TASK BRIEF: Lines containing the word "Cohiba" are to be copied from the data below.

DATA IN THIS EXERCISE:
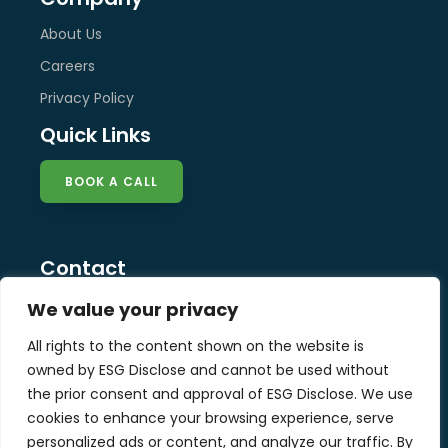
About Us
Careers
Privacy Policy
Quick Links
BOOK A CALL
Contact
info@esg-disclose.com
We value your privacy
Locations
All rights to the content shown on the website is
Singapore
owned by ESG Disclose and cannot be used without
Malaysia
the prior consent and approval of ESG Disclose. We use
United Kingdom
cookies to enhance your browsing experience, serve
personalized ads or content, and analyze our traffic. By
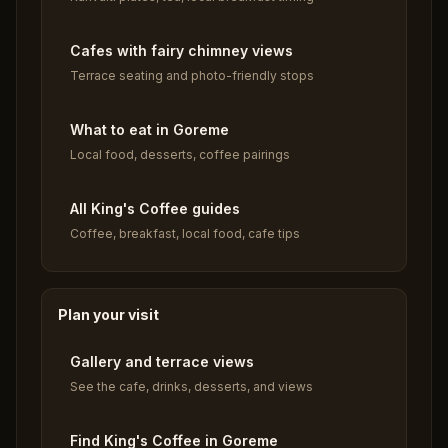
Cafes with fairy chimney views
Terrace seating and photo-friendly stops
What to eat in Goreme
Local food, desserts, coffee pairings
All King's Coffee guides
Coffee, breakfast, local food, cafe tips
Plan your visit
Gallery and terrace views
See the cafe, drinks, desserts, and views
Find King's Coffee in Goreme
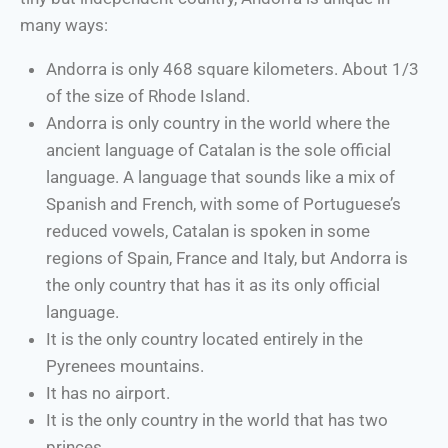
many ways:
Andorra is only 468 square kilometers. About 1/3
of the size of Rhode Island.
Andorra is only country in the world where the
ancient language of Catalan is the sole official
language. A language that sounds like a mix of
Spanish and French, with some of Portuguese’s
reduced vowels, Catalan is spoken in some
regions of Spain, France and Italy, but Andorra is
the only country that has it as its only official
language.
It is the only country located entirely in the
Pyrenees mountains.
It has no airport.
It is the only country in the world that has two
princes.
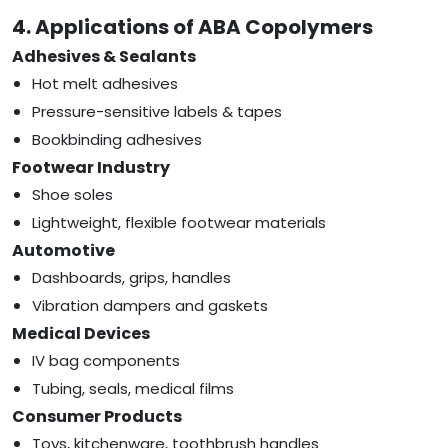
4. Applications of ABA Copolymers
Adhesives & Sealants
Hot melt adhesives
Pressure-sensitive labels & tapes
Bookbinding adhesives
Footwear Industry
Shoe soles
Lightweight, flexible footwear materials
Automotive
Dashboards, grips, handles
Vibration dampers and gaskets
Medical Devices
IV bag components
Tubing, seals, medical films
Consumer Products
Toys, kitchenware, toothbrush handles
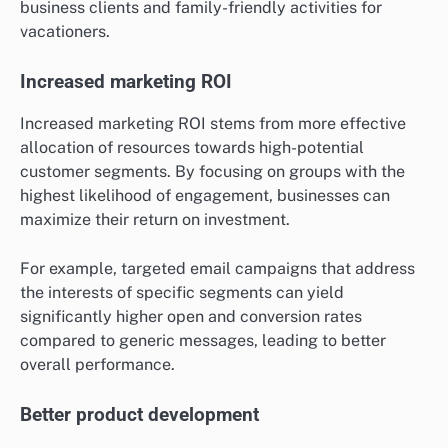
business clients and family-friendly activities for
vacationers.
Increased marketing ROI
Increased marketing ROI stems from more effective
allocation of resources towards high-potential
customer segments. By focusing on groups with the
highest likelihood of engagement, businesses can
maximize their return on investment.
For example, targeted email campaigns that address
the interests of specific segments can yield
significantly higher open and conversion rates
compared to generic messages, leading to better
overall performance.
Better product development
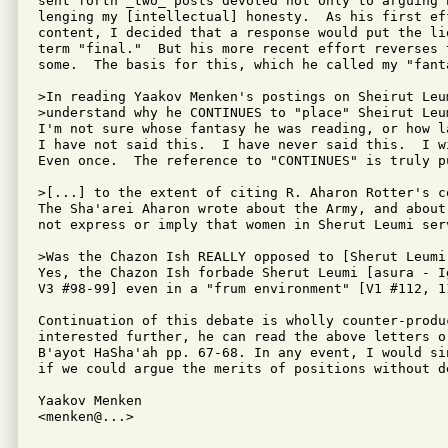
sent forth _two_ posts devoted not only to arguing 
lenging my [intellectual] honesty.  As his first ef
content, I decided that a response would put the li
term "final."  But his more recent effort reverses 
some.  The basis for this, which he called my "fant
>In reading Yaakov Menken's postings on Sheirut Leum
>understand why he CONTINUES to "place" Sheirut Leu
I'm not sure whose fantasy he was reading, or how la
I have not said this.  I have never said this.  I w
Even once.  The reference to "CONTINUES" is truly pu
>[...] to the extent of citing R. Aharon Rotter's co
The Sha'arei Aharon wrote about the Army, and about
not express or imply that women in Sherut Leumi ser
>Was the Chazon Ish REALLY opposed to [Sherut Leumi
Yes, the Chazon Ish forbade Sherut Leumi [asura - I
V3 #98-99] even in a "frum environment" [V1 #112, 11
Continuation of this debate is wholly counter-produ
interested further, he can read the above letters o
B'ayot HaSha'ah pp. 67-68. In any event, I would si
if we could argue the merits of positions without d
Yaakov Menken

<menken@...>
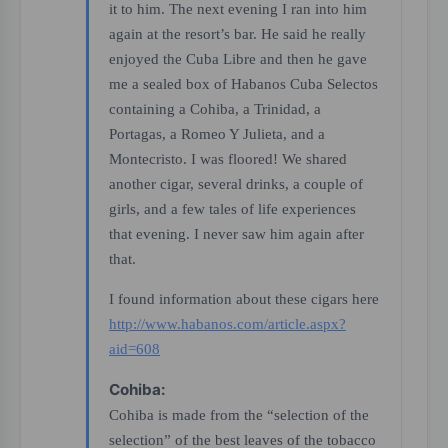
it to him. The next evening I ran into him
again at the resort’s bar. He said he really
enjoyed the Cuba Libre and then he gave
me a sealed box of Habanos Cuba Selectos
containing a Cohiba, a Trinidad, a
Portagas, a Romeo Y Julieta, and a
Montecristo. I was floored! We shared
another cigar, several drinks, a couple of
girls, and a few tales of life experiences
that evening. I never saw him again after
that.
I found information about these cigars here
http://www.habanos.com/article.aspx?
aid=608
Cohiba:
Cohiba is made from the “selection of the
selection” of the best leaves of the tobacco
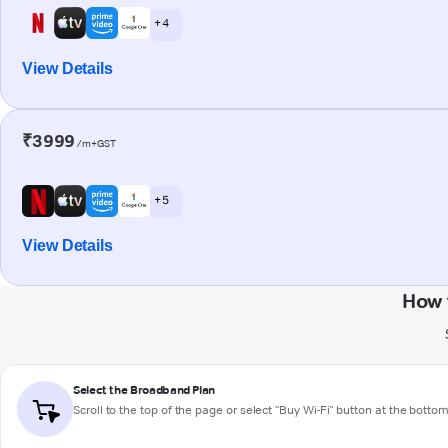
+ 4
View Details
₹3999
/m+GST
+ 5
View Details
How 
Select the Broadband Plan
Scroll to the top of the page or select "Buy Wi-Fi" button at the botto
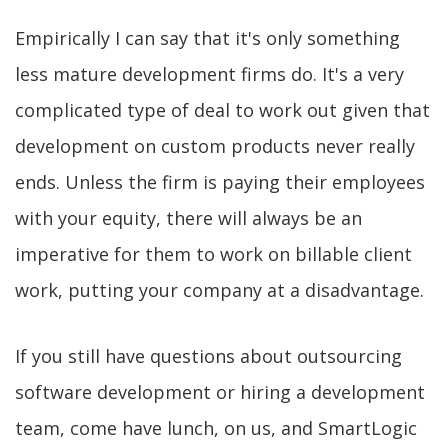
Empirically I can say that it's only something
less mature development firms do. It's a very
complicated type of deal to work out given that
development on custom products never really
ends. Unless the firm is paying their employees
with your equity, there will always be an
imperative for them to work on billable client
work, putting your company at a disadvantage.
If you still have questions about outsourcing
software development or hiring a development
team, come have lunch, on us, and SmartLogic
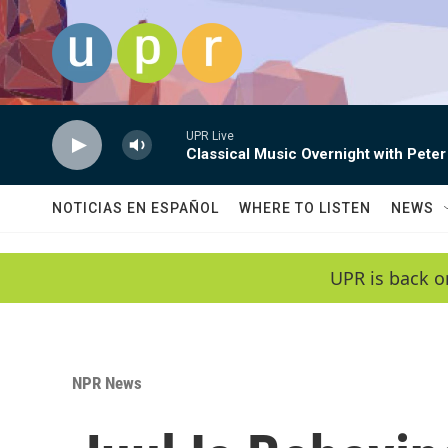
Skip to main content
UPR Live
Classical Music Overnight with Peter
NOTICIAS EN ESPAÑOL
WHERE TO LISTEN
NEWS
UPR is back o
NPR News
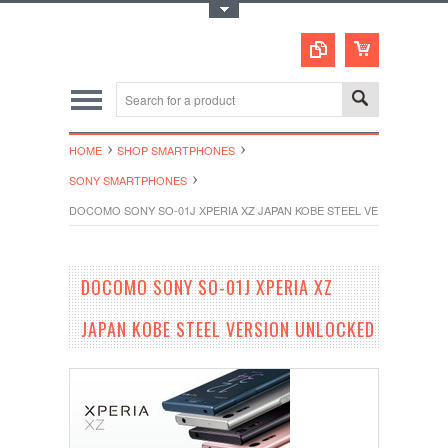
Toggle Top Menu
HOME
SHOP SMARTPHONES
SONY SMARTPHONES
DOCOMO SONY SO-01J XPERIA XZ JAPAN KOBE STEEL VERSION UNL
DOCOMO SONY SO-01J XPERIA XZ
JAPAN KOBE STEEL VERSION UNLOCKED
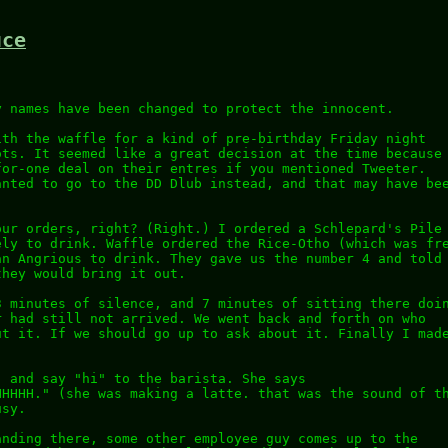
uce
y names have been changed to protect the innocent.
ith the waffle for a kind of pre-birthday Friday night
ots. It seemed like a great decision at the time because
for-one deal on their entres if you mentioned Tweeter.
anted to go to the DD Dlub instead, and that may have be
our orders, right? (Right.) I ordered a Schlepard's Pile
ely to drink. Waffle ordered the Rice-Otho (which was fr
an Angrious to drink. They gave us the number 4 and told
they would bring it out.
3 minutes of silence, and 7 minutes of sitting there doi
r had still not arrived. We went back and forth on who
ut it. If we should go up to ask about it. Finally I mad
, and say "hi" to the barista. She says
HHHHH." (she was making a latte. that was the sound of t
usy.
anding there, some other employee guy comes up to the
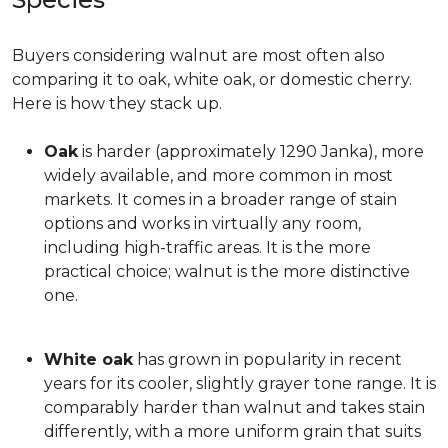
Buyers considering walnut are most often also
comparing it to oak, white oak, or domestic cherry.
Here is how they stack up.
Oak
is harder (approximately 1290 Janka), more
widely available, and more common in most
markets. It comes in a broader range of stain
options and works in virtually any room,
including high-traffic areas. It is the more
practical choice; walnut is the more distinctive
one.
White oak
has grown in popularity in recent
years for its cooler, slightly grayer tone range. It is
comparably harder than walnut and takes stain
differently, with a more uniform grain that suits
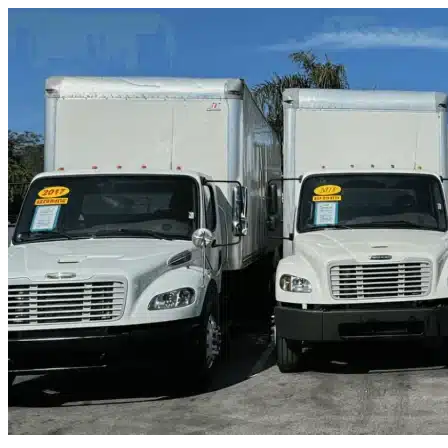
Skip to content
Farmers Branch, TX
|
Truck & Oversized Parking
|
Any size
Storage Types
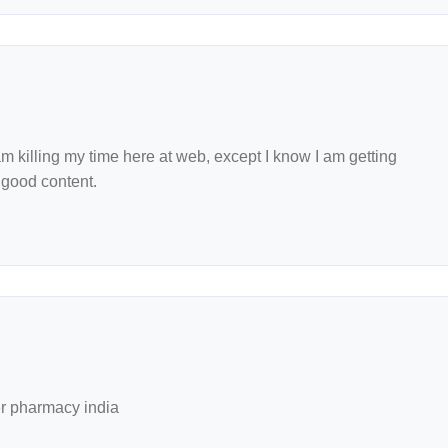
 killing my time here at web, except I know I am getting
 good content.
r pharmacy india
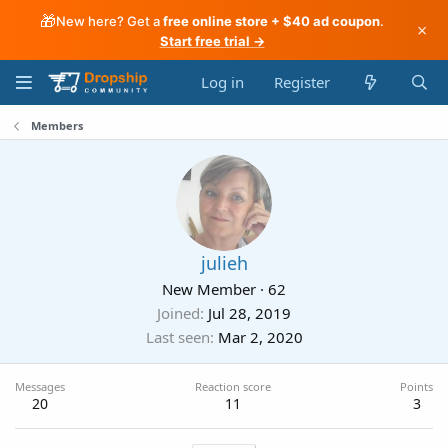
🎁
New here? Get a
free online store + $40 ad coupon
.
×
Start free trial →
Log in
Register
Members
julieh
New Member
·
62
Joined
Jul 28, 2019
Last seen
Mar 2, 2020
Messages
Reaction score
Points
20
11
3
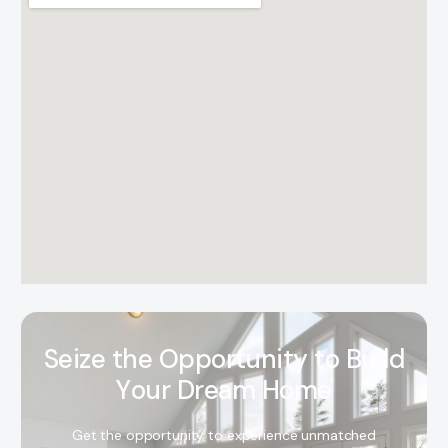
S
e
i
z
e
t
h
e
O
p
p
o
r
t
u
n
i
t
y
t
o
B
u
i
l
d
Y
o
u
r
D
r
e
a
m
H
o
m
e
Get the opportunity to experience unmatched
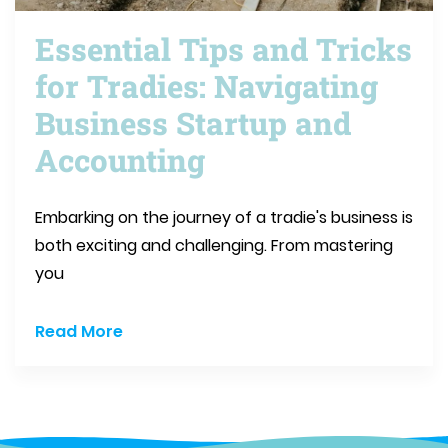
Essential Tips and Tricks
for Tradies: Navigating
Business Startup and
Accounting
Embarking on the journey of a tradie's business is
both exciting and challenging. From mastering
you
Read More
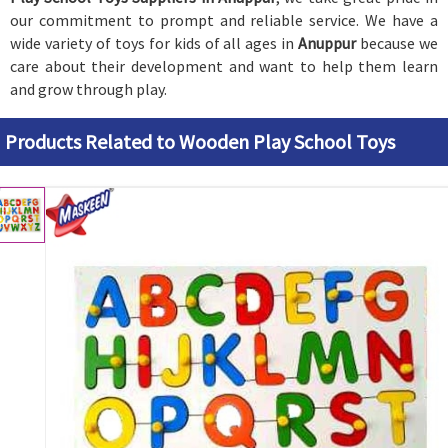
our commitment to prompt and reliable service. We have a
wide variety of toys for kids of all ages in
Anuppur
because we
care about their development and want to help them learn
and grow through play.
Products Related to Wooden Play School Toys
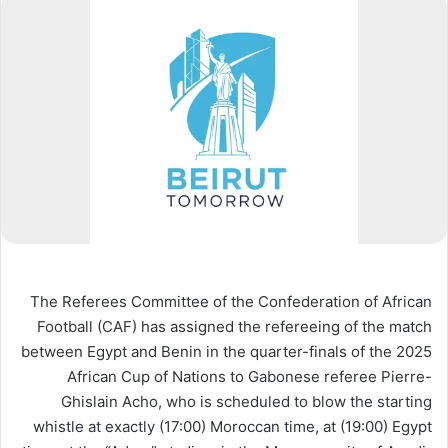
The Referees Committee of the Confederation of African
Football (CAF) has assigned the refereeing of the match
between Egypt and Benin in the quarter-finals of the 2025
African Cup of Nations to Gabonese referee Pierre-
Ghislain Acho, who is scheduled to blow the
starting
whistle at exactly (17:00) Moroccan time, at (19:00) Egypt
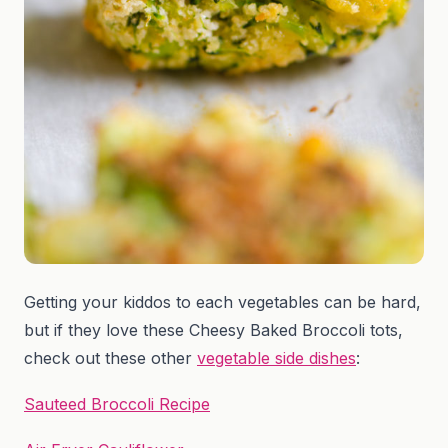
Getting your kiddos to each vegetables can be hard,
but if they love these Cheesy Baked Broccoli tots,
check out these other
vegetable side dishes
:
Sauteed Broccoli Recipe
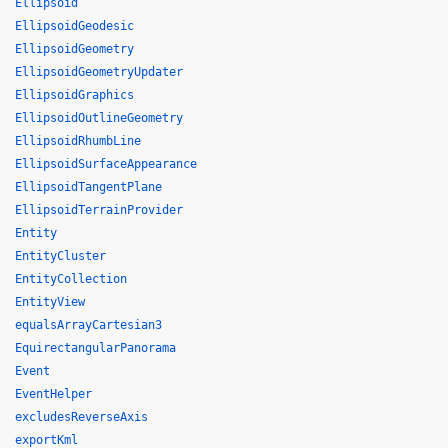
Ellipsoid
EllipsoidGeodesic
EllipsoidGeometry
EllipsoidGeometryUpdater
EllipsoidGraphics
EllipsoidOutlineGeometry
EllipsoidRhumbLine
EllipsoidSurfaceAppearance
EllipsoidTangentPlane
EllipsoidTerrainProvider
Entity
EntityCluster
EntityCollection
EntityView
equalsArrayCartesian3
EquirectangularPanorama
Event
EventHelper
excludesReverseAxis
exportKml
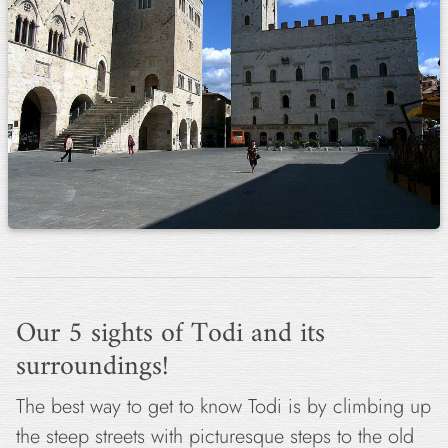
Our 5 sights of Todi and its
surroundings!
The best way to get to know Todi is by climbing up
the steep streets with picturesque steps to the old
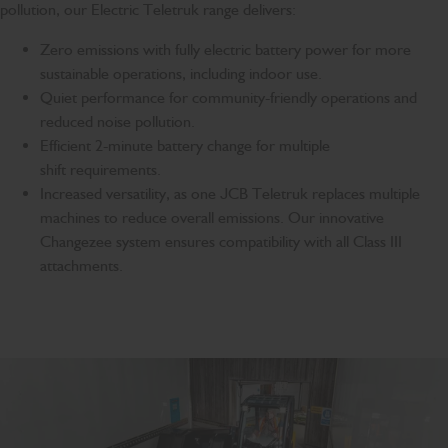
pollution, our Electric Teletruk range delivers:
Zero emissions with fully electric battery power for more
sustainable operations, including indoor use.
Quiet performance for community-friendly operations and
reduced noise pollution.
Efficient 2-minute battery change for multiple
shift requirements.
Increased versatility, as one JCB Teletruk replaces multiple
machines to reduce overall emissions. Our innovative
Changezee system ensures compatibility with all Class III
attachments.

FINAL ANSWER:
containing a Cohiba, a Trinidad, a
Cohiba:
Cohiba is made from the “selection of the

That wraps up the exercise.